7. Ağır Ceza’daki dava ile Libananco’nun alakası var mı?

Haberin Devamı

Libananco davasında, Türk tarafının Türkiye’de artık kanıksanmış ancak uluslararası hukukta yeri olmayan bazı yan yollara saptığı görülmüştü. Örneğin Uzan’ı bu davada savunan Crowel Hukuk Bürosu’nun davaya bakan avukatlarının e-mail yazışmaları izlenmiş ve telefonları dinlenmişti. Toplanan veriler ICSID’a da sunulmuştu üstelik. İzinsiz yapılan bu işlem tabii ki ters tepti ve ICSID bu dinleme kayıtlarının derhal imha edilmesini istedi, dikkate dahi almadı.

Şimdi benzer bir olayın daha yaşandığı görülüyor. Cem Uzan’ın İstanbul 7. Ağır Ceza Mahkemesi’nde devam eden bir davası var. Sahtekarlık ve dolandırıcılıkla suçlanıyor Cem Uzan. Davanın konusundan çok süreçte yaşananlar ilginç.

21.5 milyar dolarlık bir tazminat sorumluluğu ile karşı karşıya kalan Enerji ve Tabii Kaynaklar Bakanlığı nedense bu davaya çok önem veriyor. Uzan’ın sahtekarlığının ve dolandırıcılığının İstanbul 7. Ağır Ceza Mahkemesi tarafından tescillenmesi halinde Uluslararası Tahkim Heyeti’nin de bu karardan etkileneceğini sanıyorlar herhalde...

Elimde çok ilginç ‘Gizli ve çok acele’ ibareli belgeler var. Bu belgelerden biri Enerji ve Tabii Kaynaklar Bakanlığı Enerji İşleri Genel Müdürlüğü’ne ait. Budak Dilli tarafından imzalanmış bu belgenin muhatabı Adalet Bakanlığı Uluslararası Hukuk ve Dış İlişkiler Genel Müdürlüğü.

Konu Tahkim davası. Libananco Company’nin açtığı davaya dikkat çekiliyor ve en masum ifadesiyle 7. Ağır Ceza Mahkemesi’ndeki davanın öneminin altını çiziyor. Masum ifade diyorum çünkü aslında yargıya baskı olarak da yorumlanabilecek bir yazı. Adalet Bakanlığı da bir başka ‘Gizli çok acele’ ibareli yazı ile durumu İstanbul Cumhuriyet Başsavcı Vekili’ne iletiyor.

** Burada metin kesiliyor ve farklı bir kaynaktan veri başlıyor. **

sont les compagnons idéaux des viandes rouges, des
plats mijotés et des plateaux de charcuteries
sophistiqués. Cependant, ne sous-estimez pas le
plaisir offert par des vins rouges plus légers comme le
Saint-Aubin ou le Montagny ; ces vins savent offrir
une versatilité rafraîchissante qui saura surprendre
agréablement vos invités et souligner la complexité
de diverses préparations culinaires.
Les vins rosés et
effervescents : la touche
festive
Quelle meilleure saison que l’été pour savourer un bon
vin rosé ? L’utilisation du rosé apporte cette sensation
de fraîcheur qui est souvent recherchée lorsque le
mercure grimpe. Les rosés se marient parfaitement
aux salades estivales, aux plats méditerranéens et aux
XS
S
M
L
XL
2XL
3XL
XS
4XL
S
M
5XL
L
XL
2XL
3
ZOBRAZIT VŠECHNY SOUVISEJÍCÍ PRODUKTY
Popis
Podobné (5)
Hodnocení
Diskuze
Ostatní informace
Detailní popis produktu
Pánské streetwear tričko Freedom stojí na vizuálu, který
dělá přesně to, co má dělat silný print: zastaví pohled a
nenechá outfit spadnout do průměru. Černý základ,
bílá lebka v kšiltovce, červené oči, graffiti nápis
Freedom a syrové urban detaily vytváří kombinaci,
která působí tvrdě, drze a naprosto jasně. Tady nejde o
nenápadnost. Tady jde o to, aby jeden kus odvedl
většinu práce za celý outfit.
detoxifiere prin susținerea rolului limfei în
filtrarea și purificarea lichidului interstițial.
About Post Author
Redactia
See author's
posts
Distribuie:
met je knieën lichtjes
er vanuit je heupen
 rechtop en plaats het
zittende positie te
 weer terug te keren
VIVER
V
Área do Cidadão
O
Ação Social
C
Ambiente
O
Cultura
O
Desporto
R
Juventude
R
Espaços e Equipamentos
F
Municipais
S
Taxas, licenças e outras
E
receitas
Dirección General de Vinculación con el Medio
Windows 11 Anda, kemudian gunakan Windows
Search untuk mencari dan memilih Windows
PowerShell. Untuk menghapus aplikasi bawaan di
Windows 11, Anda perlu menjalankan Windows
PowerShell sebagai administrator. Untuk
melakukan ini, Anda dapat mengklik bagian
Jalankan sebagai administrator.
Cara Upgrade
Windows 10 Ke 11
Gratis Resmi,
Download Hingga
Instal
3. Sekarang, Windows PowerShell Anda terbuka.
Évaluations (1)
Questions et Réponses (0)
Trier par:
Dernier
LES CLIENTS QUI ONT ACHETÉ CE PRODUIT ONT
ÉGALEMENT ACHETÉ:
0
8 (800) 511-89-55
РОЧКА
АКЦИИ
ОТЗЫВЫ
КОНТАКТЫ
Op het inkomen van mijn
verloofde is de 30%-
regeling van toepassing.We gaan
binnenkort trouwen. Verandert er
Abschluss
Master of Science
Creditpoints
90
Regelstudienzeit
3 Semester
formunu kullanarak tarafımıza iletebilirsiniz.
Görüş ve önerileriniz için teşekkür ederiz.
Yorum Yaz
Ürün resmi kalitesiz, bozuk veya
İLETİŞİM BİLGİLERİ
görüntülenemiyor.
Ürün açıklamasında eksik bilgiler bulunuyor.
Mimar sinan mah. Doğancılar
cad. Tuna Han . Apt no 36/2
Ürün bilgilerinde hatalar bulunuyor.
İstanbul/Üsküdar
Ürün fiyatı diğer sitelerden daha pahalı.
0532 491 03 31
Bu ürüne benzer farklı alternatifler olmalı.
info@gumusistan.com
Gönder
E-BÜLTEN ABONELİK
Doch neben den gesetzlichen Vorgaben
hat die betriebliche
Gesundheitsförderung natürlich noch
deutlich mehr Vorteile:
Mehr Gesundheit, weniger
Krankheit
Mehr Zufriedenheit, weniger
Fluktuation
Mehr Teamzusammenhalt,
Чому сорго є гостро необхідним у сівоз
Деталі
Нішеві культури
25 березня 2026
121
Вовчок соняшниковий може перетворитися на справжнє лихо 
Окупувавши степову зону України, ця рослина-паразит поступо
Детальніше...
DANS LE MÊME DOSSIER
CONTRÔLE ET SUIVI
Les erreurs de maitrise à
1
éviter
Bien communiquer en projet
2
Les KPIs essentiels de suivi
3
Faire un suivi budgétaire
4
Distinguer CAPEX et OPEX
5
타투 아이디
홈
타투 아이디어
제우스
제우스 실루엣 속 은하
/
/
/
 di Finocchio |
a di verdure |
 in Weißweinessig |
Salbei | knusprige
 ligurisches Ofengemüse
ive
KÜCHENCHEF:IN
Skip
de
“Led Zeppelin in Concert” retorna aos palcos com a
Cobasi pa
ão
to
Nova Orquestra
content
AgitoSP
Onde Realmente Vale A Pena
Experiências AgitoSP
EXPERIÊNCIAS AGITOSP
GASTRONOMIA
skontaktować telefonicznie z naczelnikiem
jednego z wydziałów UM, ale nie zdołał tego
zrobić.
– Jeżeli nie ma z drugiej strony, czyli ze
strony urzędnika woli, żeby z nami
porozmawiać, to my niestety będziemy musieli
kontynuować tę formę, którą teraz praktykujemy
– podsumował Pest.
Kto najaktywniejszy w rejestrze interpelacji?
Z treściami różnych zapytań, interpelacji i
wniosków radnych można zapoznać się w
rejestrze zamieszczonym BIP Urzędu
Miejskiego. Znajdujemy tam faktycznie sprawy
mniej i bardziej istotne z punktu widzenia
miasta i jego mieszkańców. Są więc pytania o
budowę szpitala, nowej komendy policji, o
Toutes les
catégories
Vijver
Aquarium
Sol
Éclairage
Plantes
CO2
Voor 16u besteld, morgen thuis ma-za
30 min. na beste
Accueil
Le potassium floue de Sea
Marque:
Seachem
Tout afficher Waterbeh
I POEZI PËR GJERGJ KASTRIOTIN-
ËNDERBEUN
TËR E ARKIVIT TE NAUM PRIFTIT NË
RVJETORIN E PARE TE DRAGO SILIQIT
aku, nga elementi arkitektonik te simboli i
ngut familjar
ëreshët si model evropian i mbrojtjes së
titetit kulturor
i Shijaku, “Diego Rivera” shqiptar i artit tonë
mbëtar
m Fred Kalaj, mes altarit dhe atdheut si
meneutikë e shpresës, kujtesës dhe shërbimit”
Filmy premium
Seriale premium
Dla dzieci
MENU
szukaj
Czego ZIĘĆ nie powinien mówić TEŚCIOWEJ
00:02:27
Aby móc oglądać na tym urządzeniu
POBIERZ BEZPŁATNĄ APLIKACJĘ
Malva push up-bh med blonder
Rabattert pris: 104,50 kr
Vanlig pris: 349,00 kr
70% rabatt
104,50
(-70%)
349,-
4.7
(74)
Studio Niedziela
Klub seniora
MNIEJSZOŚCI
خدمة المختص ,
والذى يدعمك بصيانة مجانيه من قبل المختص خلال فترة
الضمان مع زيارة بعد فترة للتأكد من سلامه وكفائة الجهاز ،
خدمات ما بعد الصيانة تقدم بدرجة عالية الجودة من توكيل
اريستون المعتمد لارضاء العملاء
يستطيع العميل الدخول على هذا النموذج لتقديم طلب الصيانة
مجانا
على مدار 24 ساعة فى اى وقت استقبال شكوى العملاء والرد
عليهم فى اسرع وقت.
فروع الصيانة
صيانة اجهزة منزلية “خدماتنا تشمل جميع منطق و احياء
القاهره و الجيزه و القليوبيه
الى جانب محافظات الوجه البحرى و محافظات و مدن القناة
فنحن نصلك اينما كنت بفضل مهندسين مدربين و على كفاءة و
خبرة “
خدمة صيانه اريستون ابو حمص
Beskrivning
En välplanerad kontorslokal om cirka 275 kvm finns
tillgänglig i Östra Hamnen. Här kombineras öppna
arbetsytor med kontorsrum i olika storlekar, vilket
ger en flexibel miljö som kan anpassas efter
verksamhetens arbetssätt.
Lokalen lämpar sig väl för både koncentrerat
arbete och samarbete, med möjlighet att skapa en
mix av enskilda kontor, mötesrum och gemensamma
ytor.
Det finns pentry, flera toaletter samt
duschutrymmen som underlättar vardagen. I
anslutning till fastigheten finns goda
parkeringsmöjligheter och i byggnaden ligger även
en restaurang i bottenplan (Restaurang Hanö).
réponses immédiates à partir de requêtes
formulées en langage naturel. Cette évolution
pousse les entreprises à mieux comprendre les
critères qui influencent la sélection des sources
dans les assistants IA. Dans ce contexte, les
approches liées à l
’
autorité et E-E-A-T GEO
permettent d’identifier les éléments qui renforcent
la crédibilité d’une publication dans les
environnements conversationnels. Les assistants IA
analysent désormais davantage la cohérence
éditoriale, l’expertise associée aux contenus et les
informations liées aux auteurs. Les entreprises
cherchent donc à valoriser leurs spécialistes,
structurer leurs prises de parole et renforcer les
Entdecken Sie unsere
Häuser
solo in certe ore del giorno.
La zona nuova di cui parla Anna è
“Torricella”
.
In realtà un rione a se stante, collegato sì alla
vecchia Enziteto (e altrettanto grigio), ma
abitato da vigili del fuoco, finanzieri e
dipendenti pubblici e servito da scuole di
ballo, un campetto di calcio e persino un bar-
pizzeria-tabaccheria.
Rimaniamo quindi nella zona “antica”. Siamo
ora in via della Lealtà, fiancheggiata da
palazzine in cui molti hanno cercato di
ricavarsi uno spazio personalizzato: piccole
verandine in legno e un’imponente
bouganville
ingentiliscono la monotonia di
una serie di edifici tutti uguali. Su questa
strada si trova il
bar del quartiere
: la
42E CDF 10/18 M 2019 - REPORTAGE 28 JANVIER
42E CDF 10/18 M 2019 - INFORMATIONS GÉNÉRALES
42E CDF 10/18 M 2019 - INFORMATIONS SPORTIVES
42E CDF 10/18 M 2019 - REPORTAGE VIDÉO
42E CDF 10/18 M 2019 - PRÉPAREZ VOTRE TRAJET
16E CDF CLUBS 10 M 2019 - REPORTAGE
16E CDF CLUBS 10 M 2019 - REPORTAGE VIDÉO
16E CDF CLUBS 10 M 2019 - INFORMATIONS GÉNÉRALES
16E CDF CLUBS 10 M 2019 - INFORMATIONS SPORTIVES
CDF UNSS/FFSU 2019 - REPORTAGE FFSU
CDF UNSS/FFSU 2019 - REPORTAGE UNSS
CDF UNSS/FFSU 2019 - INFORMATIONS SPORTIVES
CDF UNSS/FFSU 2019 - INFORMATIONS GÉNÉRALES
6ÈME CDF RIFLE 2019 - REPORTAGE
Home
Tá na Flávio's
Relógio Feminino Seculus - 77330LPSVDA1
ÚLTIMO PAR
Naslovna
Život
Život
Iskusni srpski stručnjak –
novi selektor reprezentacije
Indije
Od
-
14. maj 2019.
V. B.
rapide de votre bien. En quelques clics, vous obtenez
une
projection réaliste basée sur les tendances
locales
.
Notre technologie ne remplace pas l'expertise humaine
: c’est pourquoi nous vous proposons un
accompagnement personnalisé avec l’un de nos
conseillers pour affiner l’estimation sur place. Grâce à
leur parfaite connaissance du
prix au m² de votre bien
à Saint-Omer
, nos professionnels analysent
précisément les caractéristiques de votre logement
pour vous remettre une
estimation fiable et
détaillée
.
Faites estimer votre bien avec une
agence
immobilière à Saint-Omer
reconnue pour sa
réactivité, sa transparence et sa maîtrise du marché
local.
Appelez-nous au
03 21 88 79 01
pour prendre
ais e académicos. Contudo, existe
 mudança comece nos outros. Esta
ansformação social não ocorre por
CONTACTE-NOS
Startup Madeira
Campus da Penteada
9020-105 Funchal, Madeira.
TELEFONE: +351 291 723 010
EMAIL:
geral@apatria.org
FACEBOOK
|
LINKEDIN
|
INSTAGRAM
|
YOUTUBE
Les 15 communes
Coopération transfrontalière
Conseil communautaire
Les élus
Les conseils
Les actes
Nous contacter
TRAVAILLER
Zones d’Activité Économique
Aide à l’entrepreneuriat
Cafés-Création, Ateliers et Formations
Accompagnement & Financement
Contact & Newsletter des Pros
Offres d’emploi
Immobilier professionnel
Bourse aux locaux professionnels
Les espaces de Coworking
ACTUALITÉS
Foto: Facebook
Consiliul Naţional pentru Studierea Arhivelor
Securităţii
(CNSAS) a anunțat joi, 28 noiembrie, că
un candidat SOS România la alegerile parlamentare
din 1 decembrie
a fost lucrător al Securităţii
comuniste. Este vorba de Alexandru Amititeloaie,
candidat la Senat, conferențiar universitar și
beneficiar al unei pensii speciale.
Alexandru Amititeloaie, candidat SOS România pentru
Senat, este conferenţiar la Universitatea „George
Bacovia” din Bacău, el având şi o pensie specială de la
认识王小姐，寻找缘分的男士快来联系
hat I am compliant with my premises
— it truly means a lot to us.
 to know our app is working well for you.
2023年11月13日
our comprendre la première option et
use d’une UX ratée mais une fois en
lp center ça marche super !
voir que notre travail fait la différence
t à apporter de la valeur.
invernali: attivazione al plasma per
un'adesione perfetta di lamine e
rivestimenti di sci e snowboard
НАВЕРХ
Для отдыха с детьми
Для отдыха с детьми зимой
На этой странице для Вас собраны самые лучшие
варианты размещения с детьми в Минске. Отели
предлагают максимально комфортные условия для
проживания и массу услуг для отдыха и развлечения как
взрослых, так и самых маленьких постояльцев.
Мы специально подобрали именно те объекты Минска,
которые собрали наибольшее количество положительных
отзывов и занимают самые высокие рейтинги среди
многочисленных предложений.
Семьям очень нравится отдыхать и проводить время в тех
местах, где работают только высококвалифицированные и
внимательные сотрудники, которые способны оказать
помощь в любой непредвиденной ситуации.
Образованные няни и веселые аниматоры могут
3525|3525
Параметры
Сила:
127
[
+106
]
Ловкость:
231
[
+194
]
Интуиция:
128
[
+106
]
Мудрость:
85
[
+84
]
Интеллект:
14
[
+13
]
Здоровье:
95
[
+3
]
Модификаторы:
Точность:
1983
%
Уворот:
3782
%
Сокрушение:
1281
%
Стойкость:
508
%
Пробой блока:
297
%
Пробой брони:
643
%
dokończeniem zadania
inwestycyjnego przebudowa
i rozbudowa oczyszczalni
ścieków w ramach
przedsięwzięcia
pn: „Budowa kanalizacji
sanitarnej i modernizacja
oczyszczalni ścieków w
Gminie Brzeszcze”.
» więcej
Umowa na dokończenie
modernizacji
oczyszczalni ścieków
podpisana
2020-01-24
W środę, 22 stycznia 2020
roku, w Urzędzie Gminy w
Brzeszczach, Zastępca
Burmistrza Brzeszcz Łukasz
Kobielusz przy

Bu yazışmaların esası 7. Ağır Ceza Mahkemesi’nden çıkacak karar ile uluslararası tahkimde süren davada avantaj elde edilmek istenmesi. Ben açıkçası böyle bir kararın ICSID hakimlerinin vereceği kararda zerre kadar etkisi olacağını sanmıyorum.

Türk tarafının bu davadaki hassasiyetini de anlıyorum. Ancak Enerji Bakanlığı’ndan Adalet Bakanlığı’na oradan da savcılığa giden bu yazıyı, hukukun üstünlüğüne inanmış herhangi birinin kabul etmesi mümkün değil.

Davada Türkiye’nin enerjisini bu tip çetrefilli işlere değil, davanın özüne kullanması gerekir. Bu belgeler bana kadar geldiyse ICSID hakimlerine de sunulmuştur. 7 Ağır Ceza Mahkemesi’nden çıkacak karar değil ancak o kararı manipüle etme gayreti ICSID’ı etkileyebilir. Libananco davasında hukukun üstünlüğüne ve bağımsızlığına vurulacak darbeler daha önce örneği görüldüğü gibi bizi çok zor durumda bırakacaktır.